▸ **Given data**

━━━━━━━━━━━━━━━━━━━━━━━━━━━━━━

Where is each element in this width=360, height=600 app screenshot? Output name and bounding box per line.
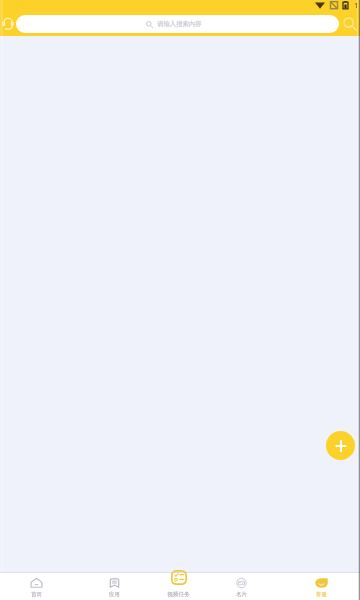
button[interactable]: 视频任务 [152, 569, 204, 600]
button[interactable]: Add [326, 431, 355, 460]
button[interactable]: 名片 [219, 572, 263, 600]
staticText: 视频任务 [167, 591, 190, 598]
button[interactable]: Search [341, 15, 359, 33]
button[interactable]: 客服 [299, 572, 343, 600]
button[interactable]: 请输入搜索内容 [16, 15, 339, 33]
staticText: 客服 [316, 591, 327, 598]
staticText: 首页 [31, 591, 42, 598]
staticText: 请输入搜索内容 [157, 20, 202, 28]
staticText: 1 [354, 0, 359, 10]
button[interactable]: 应用 [92, 572, 136, 600]
staticText: 应用 [109, 591, 120, 598]
staticText: 名片 [236, 591, 247, 598]
button[interactable]: 首页 [14, 572, 58, 600]
button[interactable]: Customer service [0, 14, 16, 33]
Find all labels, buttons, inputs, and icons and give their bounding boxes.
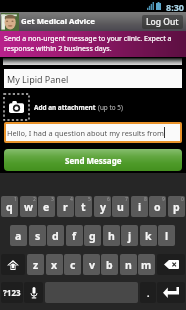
- button[interactable]: h: [103, 225, 120, 246]
- button[interactable]: e: [38, 196, 55, 217]
- staticText: o: [154, 200, 161, 214]
- staticText: 4: [70, 196, 73, 203]
- staticText: k: [145, 229, 152, 243]
- staticText: 0: [181, 196, 184, 203]
- staticText: 3: [51, 196, 54, 203]
- button[interactable]: k: [140, 225, 157, 246]
- staticText: i: [138, 200, 142, 214]
- button[interactable]: b: [101, 254, 118, 275]
- staticText: Get Medical Advice: [21, 16, 95, 27]
- button[interactable]: f: [66, 225, 83, 246]
- staticText: Log Out: [146, 16, 179, 28]
- button[interactable]: n: [120, 254, 137, 275]
- button[interactable]: Delete: [157, 254, 185, 275]
- staticText: n: [125, 258, 132, 272]
- staticText: 9: [162, 196, 165, 203]
- button[interactable]: u: [112, 196, 129, 217]
- staticText: e: [43, 200, 50, 214]
- staticText: z: [33, 258, 39, 272]
- staticText: q: [6, 200, 13, 214]
- button[interactable]: d: [47, 225, 64, 246]
- staticText: (up to 5): [98, 103, 123, 112]
- button[interactable]: o: [149, 196, 166, 217]
- staticText: a: [15, 229, 22, 243]
- button[interactable]: v: [83, 254, 100, 275]
- button[interactable]: Hello, I had a question about my results…: [6, 124, 180, 141]
- staticText: Add an attachment: [34, 103, 98, 112]
- button[interactable]: r: [57, 196, 74, 217]
- button[interactable]: l: [158, 225, 175, 246]
- staticText: v: [89, 258, 95, 272]
- button[interactable]: Voice input: [24, 282, 43, 303]
- staticText: c: [70, 258, 76, 272]
- button[interactable]: y: [94, 196, 111, 217]
- button[interactable]: w: [20, 196, 37, 217]
- button[interactable]: x: [46, 254, 63, 275]
- staticText: 6: [107, 196, 110, 203]
- button[interactable]: ?123: [1, 282, 23, 303]
- staticText: f: [72, 229, 77, 243]
- staticText: s: [35, 229, 41, 243]
- staticText: 2: [33, 196, 36, 203]
- button[interactable]: Log Out: [142, 15, 183, 29]
- staticText: h: [108, 229, 115, 243]
- button[interactable]: s: [29, 225, 46, 246]
- staticText: w: [24, 200, 33, 214]
- button[interactable]: p: [168, 196, 185, 217]
- staticText: j: [128, 229, 132, 243]
- staticText: x: [51, 258, 58, 272]
- staticText: Send Message: [65, 155, 122, 166]
- staticText: response within 2 business days.: [4, 44, 112, 54]
- staticText: l: [165, 229, 169, 243]
- staticText: r: [63, 200, 68, 214]
- button[interactable]: Enter: [157, 282, 185, 303]
- staticText: ?123: [3, 287, 21, 298]
- staticText: p: [173, 200, 180, 214]
- staticText: Send a non-urgent message to your clinic…: [4, 34, 172, 44]
- staticText: Hello, I had a question about my results…: [7, 128, 164, 138]
- staticText: 1: [14, 196, 17, 203]
- button[interactable]: t: [75, 196, 92, 217]
- button[interactable]: My Lipid Panel: [4, 69, 182, 88]
- staticText: t: [81, 200, 86, 214]
- staticText: y: [100, 200, 106, 214]
- button[interactable]: q: [1, 196, 18, 217]
- button[interactable]: i: [131, 196, 148, 217]
- button[interactable]: m: [138, 254, 155, 275]
- button[interactable]: c: [64, 254, 81, 275]
- staticText: 5: [88, 196, 91, 203]
- staticText: My Lipid Panel: [7, 73, 69, 85]
- staticText: u: [117, 200, 124, 214]
- button[interactable]: a: [10, 225, 27, 246]
- button[interactable]: g: [84, 225, 101, 246]
- staticText: 8: [144, 196, 147, 203]
- staticText: .: [147, 287, 150, 299]
- staticText: d: [52, 229, 59, 243]
- staticText: g: [89, 229, 96, 243]
- button[interactable]: j: [121, 225, 138, 246]
- staticText: 8:30: [166, 1, 184, 13]
- button[interactable]: Shift: [1, 254, 25, 275]
- staticText: 7: [125, 196, 128, 203]
- button[interactable]: z: [27, 254, 44, 275]
- button[interactable]: Add an attachment: [4, 94, 29, 120]
- button[interactable]: Send Message: [4, 149, 182, 171]
- button[interactable]: .: [140, 282, 156, 303]
- staticText: m: [141, 258, 152, 272]
- staticText: b: [106, 258, 113, 272]
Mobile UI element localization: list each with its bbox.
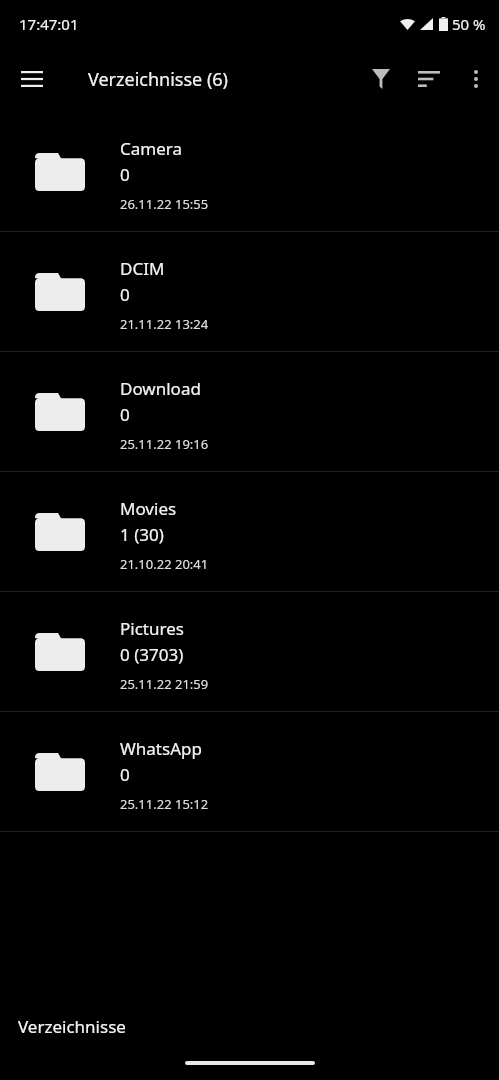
staticText: DCIM — [120, 257, 165, 280]
button[interactable]: Pictures — [0, 592, 499, 711]
staticText: Download — [120, 377, 201, 400]
staticText: 25.11.22 21:59 — [120, 675, 209, 693]
button[interactable]: WhatsApp — [0, 712, 499, 831]
staticText: 50 % — [452, 14, 486, 34]
staticText: 0 — [120, 763, 130, 786]
staticText: 21.10.22 20:41 — [120, 555, 209, 573]
staticText: Pictures — [120, 617, 184, 640]
button[interactable]: Camera — [0, 112, 499, 231]
button[interactable]: Download — [0, 352, 499, 471]
button[interactable]: Menu — [8, 55, 56, 103]
button[interactable]: Movies — [0, 472, 499, 591]
staticText: 1 (30) — [120, 523, 164, 546]
staticText: 0 — [120, 403, 130, 426]
staticText: Camera — [120, 137, 182, 160]
staticText: WhatsApp — [120, 737, 202, 760]
button[interactable]: Filter — [357, 55, 405, 103]
staticText: 0 (3703) — [120, 643, 184, 666]
button[interactable]: Sort — [405, 55, 453, 103]
button[interactable]: DCIM — [0, 232, 499, 351]
staticText: 21.11.22 13:24 — [120, 315, 209, 333]
staticText: 25.11.22 15:12 — [120, 795, 209, 813]
staticText: Verzeichnisse (6) — [88, 67, 228, 92]
staticText: 26.11.22 15:55 — [120, 195, 209, 213]
button[interactable]: More options — [453, 56, 499, 102]
staticText: 0 — [120, 163, 130, 186]
staticText: 17:47:01 — [19, 14, 79, 34]
staticText: 25.11.22 19:16 — [120, 435, 209, 453]
staticText: Movies — [120, 497, 177, 520]
staticText: 0 — [120, 283, 130, 306]
staticText: Verzeichnisse — [18, 1015, 126, 1038]
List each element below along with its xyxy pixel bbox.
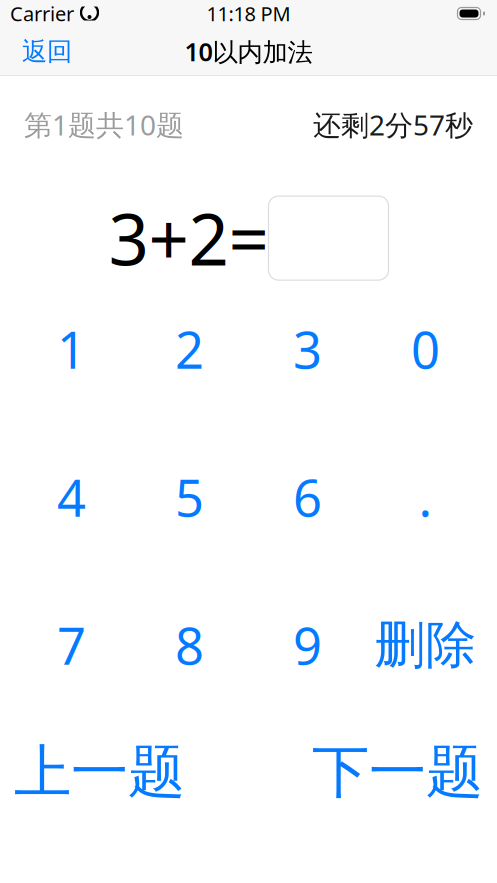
button[interactable]: 9 bbox=[248, 617, 366, 673]
staticText: 3+2= bbox=[108, 191, 268, 285]
staticText: Carrier bbox=[10, 0, 74, 27]
staticText: 0 bbox=[411, 315, 440, 383]
staticText: 2 bbox=[175, 315, 204, 383]
staticText: 6 bbox=[293, 463, 322, 531]
button[interactable]: 7 bbox=[12, 617, 130, 673]
button[interactable]: 下一题 bbox=[308, 731, 487, 813]
button[interactable]: 8 bbox=[130, 617, 248, 673]
button[interactable]: 0 bbox=[366, 321, 484, 377]
staticText: 第1题共10题 bbox=[24, 106, 184, 143]
button[interactable]: 4 bbox=[12, 469, 130, 525]
staticText: 11:18 PM bbox=[206, 0, 290, 27]
staticText: 下一题 bbox=[312, 737, 483, 807]
staticText: 10以内加法 bbox=[184, 35, 312, 68]
button[interactable]: 3 bbox=[248, 321, 366, 377]
staticText: 还剩2分57秒 bbox=[313, 106, 473, 143]
staticText: 4 bbox=[57, 463, 86, 531]
staticText: 上一题 bbox=[14, 737, 185, 807]
button[interactable]: 2 bbox=[130, 321, 248, 377]
staticText: 8 bbox=[175, 611, 204, 679]
button[interactable]: 6 bbox=[248, 469, 366, 525]
staticText: 3 bbox=[293, 315, 322, 383]
button[interactable]: 5 bbox=[130, 469, 248, 525]
button[interactable]: 删除 bbox=[366, 617, 484, 673]
staticText: . bbox=[418, 463, 432, 531]
button[interactable]: 返回 bbox=[12, 28, 82, 75]
button[interactable]: 1 bbox=[12, 321, 130, 377]
staticText: 5 bbox=[175, 463, 204, 531]
staticText: 1 bbox=[57, 315, 86, 383]
button[interactable]: . bbox=[366, 469, 484, 525]
staticText: 返回 bbox=[22, 36, 72, 67]
staticText: 9 bbox=[293, 611, 322, 679]
staticText: 7 bbox=[57, 611, 86, 679]
button[interactable]: 上一题 bbox=[10, 731, 189, 813]
staticText: 删除 bbox=[374, 614, 476, 676]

━━━━━━━━━━━━━━━━━━━━━━━━━━━━━━

▸ **What the exercise asks**
Copy out every line of the listing that includes the string "element".

▸ **The completed task**
Where is each element in this width=360, height=600 app screenshot? Output name and bounding box per line.
Mobile UI element localization: list each with its bbox.
List each element below along with its xyxy pixel bbox.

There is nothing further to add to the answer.